Longanacre believes a certain degree of accountability is reasonable.
“If you take the Hope Scholarship to go to a private school, or a learning pod, or a [private] charter school, you (student-recipient) are required by the stipulations in the code right now to take a test,” Longanacre noted. “You’re using money that could be spent in the public school system, so the least you can do is, at the end of the school year, you have your kid test. Or you show where the money is being spent at.”

“But the question then becomes should they be required?” Longanacre added. “Should that money come with strings attached like it does for the charter school and the private school people? That’s where the rub is right now in this bill. And for me, I’m kind of neutral on it. On the one hand, they still have the ability to homeschool their kids. On the other hand, if they’re part of the Hope Scholarship, they should have to fall in line with the same requirements that the other Hope Scholarship awardees have to meet.”
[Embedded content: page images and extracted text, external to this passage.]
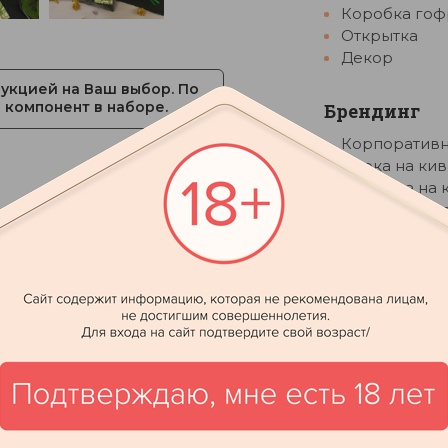
Коробка гоф
Открытка
Декор
укцией на Ваш выбор. По
компонент в наборе.
Брендинг
Корпоративн
Бирка на кив
Манжета на 
Шапочка на 
ВАМ МОЖЕТ ПОНРАВИТСЯ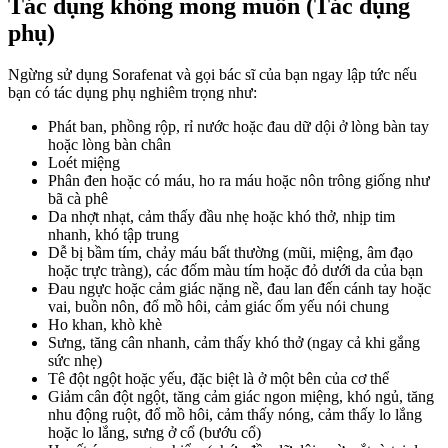
Tác dụng không mong muốn (Tác dụng
phụ)
Ngừng sử dụng Sorafenat và gọi bác sĩ của bạn ngay lập tức nếu
bạn có tác dụng phụ nghiêm trọng như:
Phát ban, phồng rộp, rỉ nước hoặc đau dữ dội ở lòng bàn tay
hoặc lòng bàn chân
Loét miệng
Phân đen hoặc có máu, ho ra máu hoặc nôn trông giống như
bã cà phê
Da nhợt nhạt, cảm thấy đầu nhẹ hoặc khó thở, nhịp tim
nhanh, khó tập trung
Dễ bị bầm tím, chảy máu bất thường (mũi, miệng, âm đạo
hoặc trực tràng), các đốm màu tím hoặc đỏ dưới da của bạn
Đau ngực hoặc cảm giác nặng nề, đau lan đến cánh tay hoặc
vai, buồn nôn, đổ mồ hôi, cảm giác ốm yếu nói chung
Ho khan, khò khè
Sưng, tăng cân nhanh, cảm thấy khó thở (ngay cả khi gắng
sức nhẹ)
Tê đột ngột hoặc yếu, đặc biệt là ở một bên của cơ thể
Giảm cân đột ngột, tăng cảm giác ngon miệng, khó ngủ, tăng
nhu động ruột, đổ mồ hôi, cảm thấy nóng, cảm thấy lo lắng
hoặc lo lắng, sưng ở cổ (bướu cổ)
Though not yet having the opportunity to deliberate on the Hope Scholarship, the developing legislation seeking to address PEIA is something Honaker is watching closely. While the Senate passed their plan on Saturday, the House has yet to move forward with theirs.
“PEIA is a complete financial debacle,” Honaker said. “We’re just simply going to have to pass a bill and put a lot of funding into PEIA right now to make sure that it remains afloat, and keeps taking care of our state and local government employees.”
“PEIA has been on a significant slide since 2017,” Honaker added. “And if we don’t do something right now, by 2027, they will be $1 billion upside down.”
Lastly, the two delegates share what they both feel is the most pressing legislative priority.
“Right now my focus is on tax reduction, and getting a plan,” Honaker said. “Getting a plan on the table that the House, the Senate, and the governor agree on to bring people’s taxes down, should be among the most talked about things.”
Honaker expressed his concerns over the use of rebates in the current iteration of the plan, saying, “You end up having to employ people to work for the state government because somebody has to administer the rebate program. I personally don’t like the idea of rebates.”
“It seems like it would be more feasible to just simply reduce people’s income taxes to make sure they keep more of their money,” Honaker noted.

“Right now, on February 24, I still have no idea what we’re doing with taxes,” Honaker added. “I have no doubt that there will be an agreement between the House, the Senate, and the Governor’s Office before we leave here. But we’re two weeks away and don’t know what it is. It’s just a little frustrating to be this close and not know.”
Longanacre shares that frustration, saying, “It’s (tax reduction) been three years in the making. I will support any kind of tax reduction reform I can vote for at this point.”
The legislative session will conclude at midnight on March 11. With Wednesday being the last day for bills to be considered on third reading within their house of origin (either the Senate or House of Delegates), time is running short.
“I realize we’ve got all kinds of social issues still going on, and there’s some important education initiatives,” Honaker concluded. “But the income tax and the situation with PEIA – the state’s financial situation – is what I’m really most focused on coming into these last two weeks.”